On Level Ground

On Level Ground

Things aren’t always fair down here, but they ought to be. The poor don’t get the same treatment as the rich, and minorities are often pushed to the margins.

We love a good David-and-Goliath story. We like to see Cinderella make it to the big dance. We love the Rudys of the world, the underdogs, the outmanned, outmatched, and overpowered. Occasionally, we like to see the little guy winning and the big guy begging for mercy. We like to see the tables turn, as the saying goes.

In a sense, that’s what heaven will be like. It’ll be a place where God obliterates differences. No big guys and little guys. No rich and poor, no ethnic divisions, no upper class, middle class, and lower class. And James suggests that we get a taste of that on earth as well . . . in the church, the fellowship of believers.

Let the lowly brother boast in his exaltation, and the rich in his humiliation, because like a flower of the grass he will pass away. For the sun rises with its scorching heat and withers the grass; its flower falls, and its beauty perishes. So also will the rich man fade away in the midst of his pursuits (James 1:9-11).

James is speaking of a reversal of status that believers experience in fellowship with Jesus. The poor are exalted, the rich are humbled, and all stand on equal ground in the body of Christ.
There’s a good lesson there for us in the church. We’re not as class conscious as James’ world was, perhaps, or at least the classes aren’t as clearly—and openly—defined.

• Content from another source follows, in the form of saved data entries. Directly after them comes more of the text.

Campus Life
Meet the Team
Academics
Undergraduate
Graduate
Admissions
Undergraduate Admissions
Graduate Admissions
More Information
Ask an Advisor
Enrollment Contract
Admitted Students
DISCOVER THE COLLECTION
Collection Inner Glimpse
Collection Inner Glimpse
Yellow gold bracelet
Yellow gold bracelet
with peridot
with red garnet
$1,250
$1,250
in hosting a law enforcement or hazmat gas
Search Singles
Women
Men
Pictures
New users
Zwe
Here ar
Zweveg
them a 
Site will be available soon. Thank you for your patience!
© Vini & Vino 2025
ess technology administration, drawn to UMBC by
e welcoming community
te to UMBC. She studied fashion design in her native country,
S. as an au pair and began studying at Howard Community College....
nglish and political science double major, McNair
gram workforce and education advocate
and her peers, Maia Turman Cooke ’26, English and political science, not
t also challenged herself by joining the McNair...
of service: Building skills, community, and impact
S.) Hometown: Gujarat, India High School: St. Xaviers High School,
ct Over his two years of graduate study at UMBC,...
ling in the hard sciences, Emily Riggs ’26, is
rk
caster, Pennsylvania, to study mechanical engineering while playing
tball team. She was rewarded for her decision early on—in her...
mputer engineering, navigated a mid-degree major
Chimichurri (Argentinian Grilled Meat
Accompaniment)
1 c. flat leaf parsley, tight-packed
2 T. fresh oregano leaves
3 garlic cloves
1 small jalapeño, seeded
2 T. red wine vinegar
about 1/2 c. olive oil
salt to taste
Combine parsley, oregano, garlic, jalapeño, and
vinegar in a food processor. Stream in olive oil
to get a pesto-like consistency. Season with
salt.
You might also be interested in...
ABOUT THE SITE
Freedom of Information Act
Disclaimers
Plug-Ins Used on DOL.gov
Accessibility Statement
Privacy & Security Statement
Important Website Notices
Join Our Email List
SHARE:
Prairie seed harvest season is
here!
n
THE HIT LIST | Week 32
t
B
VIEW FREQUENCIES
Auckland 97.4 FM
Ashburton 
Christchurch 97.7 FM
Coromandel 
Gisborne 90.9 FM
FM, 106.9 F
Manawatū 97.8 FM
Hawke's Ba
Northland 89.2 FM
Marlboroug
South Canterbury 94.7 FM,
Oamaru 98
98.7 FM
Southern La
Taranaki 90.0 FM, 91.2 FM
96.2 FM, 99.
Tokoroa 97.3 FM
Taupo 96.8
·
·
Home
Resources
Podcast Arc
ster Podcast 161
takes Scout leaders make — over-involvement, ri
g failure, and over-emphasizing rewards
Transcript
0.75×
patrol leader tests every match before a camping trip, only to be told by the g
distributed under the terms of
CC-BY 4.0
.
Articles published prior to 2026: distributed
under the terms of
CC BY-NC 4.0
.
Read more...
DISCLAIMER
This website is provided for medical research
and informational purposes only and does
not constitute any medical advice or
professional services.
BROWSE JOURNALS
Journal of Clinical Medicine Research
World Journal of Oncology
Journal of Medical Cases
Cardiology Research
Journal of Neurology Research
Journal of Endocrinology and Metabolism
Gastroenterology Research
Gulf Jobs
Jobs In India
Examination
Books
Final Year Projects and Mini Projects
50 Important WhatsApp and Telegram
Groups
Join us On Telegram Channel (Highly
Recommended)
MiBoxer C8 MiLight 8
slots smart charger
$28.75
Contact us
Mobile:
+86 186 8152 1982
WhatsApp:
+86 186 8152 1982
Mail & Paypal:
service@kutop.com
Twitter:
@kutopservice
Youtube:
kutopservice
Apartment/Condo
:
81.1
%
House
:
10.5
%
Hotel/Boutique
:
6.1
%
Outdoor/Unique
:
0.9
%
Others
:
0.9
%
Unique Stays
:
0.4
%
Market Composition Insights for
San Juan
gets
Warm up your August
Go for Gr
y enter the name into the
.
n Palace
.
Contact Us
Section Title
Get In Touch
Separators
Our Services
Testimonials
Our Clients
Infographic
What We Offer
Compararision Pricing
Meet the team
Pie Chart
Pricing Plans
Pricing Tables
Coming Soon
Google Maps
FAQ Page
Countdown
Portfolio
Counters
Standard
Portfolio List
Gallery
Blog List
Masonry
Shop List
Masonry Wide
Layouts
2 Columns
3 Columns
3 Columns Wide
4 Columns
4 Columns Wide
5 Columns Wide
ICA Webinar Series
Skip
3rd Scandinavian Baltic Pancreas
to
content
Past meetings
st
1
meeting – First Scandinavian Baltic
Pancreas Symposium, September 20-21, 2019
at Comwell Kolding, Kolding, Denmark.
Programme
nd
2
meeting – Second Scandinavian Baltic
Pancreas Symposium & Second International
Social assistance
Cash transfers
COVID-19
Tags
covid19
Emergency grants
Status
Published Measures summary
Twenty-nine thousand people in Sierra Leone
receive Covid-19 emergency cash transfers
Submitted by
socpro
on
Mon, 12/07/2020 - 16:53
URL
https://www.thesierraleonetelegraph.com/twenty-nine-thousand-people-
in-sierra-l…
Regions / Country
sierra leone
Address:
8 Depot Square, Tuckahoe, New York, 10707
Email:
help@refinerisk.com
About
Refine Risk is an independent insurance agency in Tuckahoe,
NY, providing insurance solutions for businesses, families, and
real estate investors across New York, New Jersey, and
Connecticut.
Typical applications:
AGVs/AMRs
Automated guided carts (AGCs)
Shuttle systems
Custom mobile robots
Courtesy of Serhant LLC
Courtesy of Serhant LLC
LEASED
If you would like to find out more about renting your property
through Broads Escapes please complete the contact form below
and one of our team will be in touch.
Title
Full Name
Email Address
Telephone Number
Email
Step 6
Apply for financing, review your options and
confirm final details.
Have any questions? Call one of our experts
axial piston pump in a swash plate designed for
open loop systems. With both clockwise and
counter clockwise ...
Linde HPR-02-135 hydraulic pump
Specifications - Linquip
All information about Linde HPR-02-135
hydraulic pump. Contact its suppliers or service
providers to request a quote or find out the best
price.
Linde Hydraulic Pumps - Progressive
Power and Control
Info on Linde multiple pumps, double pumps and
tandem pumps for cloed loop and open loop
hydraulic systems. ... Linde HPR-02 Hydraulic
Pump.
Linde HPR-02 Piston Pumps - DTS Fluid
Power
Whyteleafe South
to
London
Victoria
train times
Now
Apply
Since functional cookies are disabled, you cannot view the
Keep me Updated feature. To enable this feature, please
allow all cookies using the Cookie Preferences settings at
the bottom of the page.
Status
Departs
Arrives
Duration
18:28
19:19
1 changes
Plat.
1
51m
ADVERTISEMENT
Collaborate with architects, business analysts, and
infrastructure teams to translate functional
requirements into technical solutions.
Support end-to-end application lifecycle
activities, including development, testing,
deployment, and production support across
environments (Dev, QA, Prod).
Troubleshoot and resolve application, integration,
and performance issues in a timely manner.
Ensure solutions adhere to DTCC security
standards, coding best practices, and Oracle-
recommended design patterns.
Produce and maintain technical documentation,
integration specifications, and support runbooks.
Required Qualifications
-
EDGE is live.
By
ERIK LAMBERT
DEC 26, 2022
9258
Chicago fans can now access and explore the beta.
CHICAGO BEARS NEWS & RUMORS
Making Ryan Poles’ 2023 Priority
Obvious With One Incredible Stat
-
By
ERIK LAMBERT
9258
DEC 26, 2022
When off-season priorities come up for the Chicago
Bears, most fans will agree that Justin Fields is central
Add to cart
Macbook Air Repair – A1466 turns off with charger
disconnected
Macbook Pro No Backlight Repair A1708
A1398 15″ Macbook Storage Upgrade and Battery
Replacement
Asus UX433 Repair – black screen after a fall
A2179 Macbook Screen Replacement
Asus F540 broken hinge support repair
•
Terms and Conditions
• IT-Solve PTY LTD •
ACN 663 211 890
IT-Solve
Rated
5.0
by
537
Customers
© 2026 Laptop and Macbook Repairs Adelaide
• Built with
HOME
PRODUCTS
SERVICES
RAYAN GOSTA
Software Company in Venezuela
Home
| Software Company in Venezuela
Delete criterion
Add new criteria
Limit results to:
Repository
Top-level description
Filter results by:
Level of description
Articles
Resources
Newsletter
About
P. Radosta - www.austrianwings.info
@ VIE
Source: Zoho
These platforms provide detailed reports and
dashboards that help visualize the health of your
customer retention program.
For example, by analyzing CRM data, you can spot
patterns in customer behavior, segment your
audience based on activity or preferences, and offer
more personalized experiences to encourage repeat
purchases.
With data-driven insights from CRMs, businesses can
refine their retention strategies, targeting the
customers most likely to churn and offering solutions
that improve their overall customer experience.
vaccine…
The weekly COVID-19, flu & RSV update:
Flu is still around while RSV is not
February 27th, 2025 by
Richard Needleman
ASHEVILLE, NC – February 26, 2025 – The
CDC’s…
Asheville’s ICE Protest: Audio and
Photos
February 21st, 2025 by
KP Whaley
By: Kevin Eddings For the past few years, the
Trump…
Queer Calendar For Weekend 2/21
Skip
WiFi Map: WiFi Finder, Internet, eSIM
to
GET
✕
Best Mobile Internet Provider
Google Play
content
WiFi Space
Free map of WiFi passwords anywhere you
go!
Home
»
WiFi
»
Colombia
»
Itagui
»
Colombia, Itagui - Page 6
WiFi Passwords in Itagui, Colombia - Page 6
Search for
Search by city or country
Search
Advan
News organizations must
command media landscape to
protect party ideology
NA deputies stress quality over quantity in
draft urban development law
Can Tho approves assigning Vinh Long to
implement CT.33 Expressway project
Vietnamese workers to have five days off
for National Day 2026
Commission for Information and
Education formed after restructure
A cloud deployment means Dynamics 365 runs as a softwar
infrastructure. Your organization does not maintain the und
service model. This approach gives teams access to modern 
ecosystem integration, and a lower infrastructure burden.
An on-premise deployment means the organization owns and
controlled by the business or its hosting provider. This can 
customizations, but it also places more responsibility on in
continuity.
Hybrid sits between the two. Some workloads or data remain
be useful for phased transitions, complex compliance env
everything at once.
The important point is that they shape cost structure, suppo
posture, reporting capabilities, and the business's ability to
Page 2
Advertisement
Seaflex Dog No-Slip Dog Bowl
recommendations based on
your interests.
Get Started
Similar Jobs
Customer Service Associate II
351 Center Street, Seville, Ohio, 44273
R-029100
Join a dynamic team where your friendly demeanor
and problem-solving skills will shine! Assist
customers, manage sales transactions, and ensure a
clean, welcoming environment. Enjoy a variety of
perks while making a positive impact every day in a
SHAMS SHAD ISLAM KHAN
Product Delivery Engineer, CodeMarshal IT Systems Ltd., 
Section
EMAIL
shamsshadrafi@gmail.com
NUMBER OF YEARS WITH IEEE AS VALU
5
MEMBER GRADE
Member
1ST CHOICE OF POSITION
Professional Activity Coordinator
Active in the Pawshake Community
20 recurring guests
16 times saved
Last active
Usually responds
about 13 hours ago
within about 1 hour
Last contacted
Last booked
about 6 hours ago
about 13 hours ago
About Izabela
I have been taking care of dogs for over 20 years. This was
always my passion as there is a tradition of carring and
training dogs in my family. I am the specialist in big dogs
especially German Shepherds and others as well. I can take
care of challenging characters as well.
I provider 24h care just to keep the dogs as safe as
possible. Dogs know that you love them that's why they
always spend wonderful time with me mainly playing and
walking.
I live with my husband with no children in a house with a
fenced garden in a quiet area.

But we sometimes still let the world lead us to make differences where there shouldn’t be any. Sometimes the church can become clique-ish, with small bands of believers huddling up to the exclusion of others who are different in some way.

James specifically mentions money, but his point applies to any way that leads us to elevate some and exclude others. He reminds us that because we’re Christians we should ignore the superficial distinctions the sinful world creates.

Out there—in the fallen world—it shouldn’t surprise us to see all kinds of egotistical and exclusive groups based on arbitrary markers of “belonging.” But in Christ, we’re made one by his blood. One.

To paraphrase Paul, we’re not black, white, or Latino. We’re not the in-crowd versus the socially awkward. We’re not the haves and the have-nots or the white-collar and the blue-collar.

We’re Christians. We’re one in the blood of our Lord and Savior.

The ground is level at the foot of the cross, which means it ought to be level in the body of Christ as well.

Let’s be sure to avoid the temptation to make distinctions that the blood wiped away.